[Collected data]
※ ※ ※

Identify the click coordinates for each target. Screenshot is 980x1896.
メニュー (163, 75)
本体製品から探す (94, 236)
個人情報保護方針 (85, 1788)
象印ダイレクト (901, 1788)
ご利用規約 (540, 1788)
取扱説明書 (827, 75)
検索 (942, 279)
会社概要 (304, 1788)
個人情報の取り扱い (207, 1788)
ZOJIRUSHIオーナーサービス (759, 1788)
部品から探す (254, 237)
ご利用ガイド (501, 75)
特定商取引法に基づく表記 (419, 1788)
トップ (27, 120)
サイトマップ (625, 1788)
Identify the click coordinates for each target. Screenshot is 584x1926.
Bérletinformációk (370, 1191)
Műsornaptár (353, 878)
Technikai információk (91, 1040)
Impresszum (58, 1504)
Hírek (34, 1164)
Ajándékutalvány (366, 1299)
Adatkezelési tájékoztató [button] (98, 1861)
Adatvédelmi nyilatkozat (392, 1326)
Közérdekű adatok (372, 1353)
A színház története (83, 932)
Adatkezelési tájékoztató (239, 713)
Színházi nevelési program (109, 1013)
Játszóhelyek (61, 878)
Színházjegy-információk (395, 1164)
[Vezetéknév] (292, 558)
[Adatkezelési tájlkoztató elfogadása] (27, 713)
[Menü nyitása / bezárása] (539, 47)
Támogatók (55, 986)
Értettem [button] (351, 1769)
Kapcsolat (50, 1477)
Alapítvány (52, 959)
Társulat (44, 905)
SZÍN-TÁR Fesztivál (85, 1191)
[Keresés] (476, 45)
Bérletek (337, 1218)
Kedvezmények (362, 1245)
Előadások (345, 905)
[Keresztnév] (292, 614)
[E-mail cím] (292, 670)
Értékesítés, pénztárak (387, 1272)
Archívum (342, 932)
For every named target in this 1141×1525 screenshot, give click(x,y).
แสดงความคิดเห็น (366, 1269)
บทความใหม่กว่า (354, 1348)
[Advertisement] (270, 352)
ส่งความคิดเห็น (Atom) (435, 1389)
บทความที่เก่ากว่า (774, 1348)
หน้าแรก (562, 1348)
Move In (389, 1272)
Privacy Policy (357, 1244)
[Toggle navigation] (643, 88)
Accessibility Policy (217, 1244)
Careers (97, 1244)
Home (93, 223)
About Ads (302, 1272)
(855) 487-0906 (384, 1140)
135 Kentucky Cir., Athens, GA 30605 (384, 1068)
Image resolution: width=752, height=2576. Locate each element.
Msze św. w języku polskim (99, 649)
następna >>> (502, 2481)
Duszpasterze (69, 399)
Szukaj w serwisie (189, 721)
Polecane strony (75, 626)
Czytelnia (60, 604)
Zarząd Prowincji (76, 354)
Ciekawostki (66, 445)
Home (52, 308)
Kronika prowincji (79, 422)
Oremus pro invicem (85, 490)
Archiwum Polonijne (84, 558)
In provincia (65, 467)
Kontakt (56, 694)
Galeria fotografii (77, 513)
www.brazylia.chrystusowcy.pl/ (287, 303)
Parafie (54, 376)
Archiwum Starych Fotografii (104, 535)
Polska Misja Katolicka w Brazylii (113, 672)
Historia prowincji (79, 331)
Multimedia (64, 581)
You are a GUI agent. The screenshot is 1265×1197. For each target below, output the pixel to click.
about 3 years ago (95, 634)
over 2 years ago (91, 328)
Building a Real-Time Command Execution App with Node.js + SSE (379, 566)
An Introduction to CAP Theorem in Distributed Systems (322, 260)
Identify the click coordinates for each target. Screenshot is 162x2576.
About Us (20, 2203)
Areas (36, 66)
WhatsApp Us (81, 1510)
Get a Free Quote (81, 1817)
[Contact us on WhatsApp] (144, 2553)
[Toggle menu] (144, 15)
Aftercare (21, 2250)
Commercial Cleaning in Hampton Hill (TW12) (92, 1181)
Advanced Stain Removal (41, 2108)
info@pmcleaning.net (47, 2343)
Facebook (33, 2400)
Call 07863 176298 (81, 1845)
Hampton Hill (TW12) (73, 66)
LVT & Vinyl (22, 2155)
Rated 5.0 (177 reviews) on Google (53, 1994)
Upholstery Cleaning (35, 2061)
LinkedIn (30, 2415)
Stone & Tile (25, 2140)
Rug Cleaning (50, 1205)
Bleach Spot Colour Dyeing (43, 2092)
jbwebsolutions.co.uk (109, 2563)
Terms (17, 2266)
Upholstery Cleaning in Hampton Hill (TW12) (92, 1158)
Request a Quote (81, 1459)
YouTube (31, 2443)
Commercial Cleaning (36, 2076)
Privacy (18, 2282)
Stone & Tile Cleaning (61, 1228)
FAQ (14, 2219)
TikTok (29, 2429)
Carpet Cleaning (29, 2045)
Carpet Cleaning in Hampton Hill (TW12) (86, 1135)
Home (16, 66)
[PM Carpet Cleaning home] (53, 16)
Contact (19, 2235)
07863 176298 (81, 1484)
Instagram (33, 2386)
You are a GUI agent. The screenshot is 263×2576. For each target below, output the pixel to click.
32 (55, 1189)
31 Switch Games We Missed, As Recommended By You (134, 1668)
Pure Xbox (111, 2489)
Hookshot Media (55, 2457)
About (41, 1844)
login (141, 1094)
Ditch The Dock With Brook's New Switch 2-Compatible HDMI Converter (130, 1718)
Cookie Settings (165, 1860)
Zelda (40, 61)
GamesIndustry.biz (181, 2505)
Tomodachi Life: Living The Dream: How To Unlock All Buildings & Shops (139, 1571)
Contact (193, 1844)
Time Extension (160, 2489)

※ ※ ※

**TASK INSTRUCTIONS:**
After locating the line with "Játszóhelyek (61, 878)" above, return that line and every later line through the one with "Archiwum Polonijne (84, 558)", word for word and with nothing else.

**REPLY:**
Játszóhelyek (61, 878)
Színházjegy-információk (395, 1164)
[Vezetéknév] (292, 558)
[Adatkezelési tájlkoztató elfogadása] (27, 713)
[Menü nyitása / bezárása] (539, 47)
Támogatók (55, 986)
Értettem [button] (351, 1769)
Kapcsolat (50, 1477)
Alapítvány (52, 959)
Társulat (44, 905)
SZÍN-TÁR Fesztivál (85, 1191)
[Keresés] (476, 45)
Bérletek (337, 1218)
Kedvezmények (362, 1245)
Előadások (345, 905)
[Keresztnév] (292, 614)
[E-mail cím] (292, 670)
Értékesítés, pénztárak (387, 1272)
Archívum (342, 932)
For every named target in this 1141×1525 screenshot, give click(x,y).
แสดงความคิดเห็น (366, 1269)
บทความใหม่กว่า (354, 1348)
[Advertisement] (270, 352)
ส่งความคิดเห็น (Atom) (435, 1389)
บทความที่เก่ากว่า (774, 1348)
หน้าแรก (562, 1348)
Move In (389, 1272)
Privacy Policy (357, 1244)
[Toggle navigation] (643, 88)
Accessibility Policy (217, 1244)
Careers (97, 1244)
Home (93, 223)
About Ads (302, 1272)
(855) 487-0906 (384, 1140)
135 Kentucky Cir., Athens, GA 30605 (384, 1068)
Image resolution: width=752, height=2576. Locate each element.
Msze św. w języku polskim (99, 649)
następna >>> (502, 2481)
Duszpasterze (69, 399)
Szukaj w serwisie (189, 721)
Polecane strony (75, 626)
Czytelnia (60, 604)
Zarząd Prowincji (76, 354)
Ciekawostki (66, 445)
Home (52, 308)
Kronika prowincji (79, 422)
Oremus pro invicem (85, 490)
Archiwum Polonijne (84, 558)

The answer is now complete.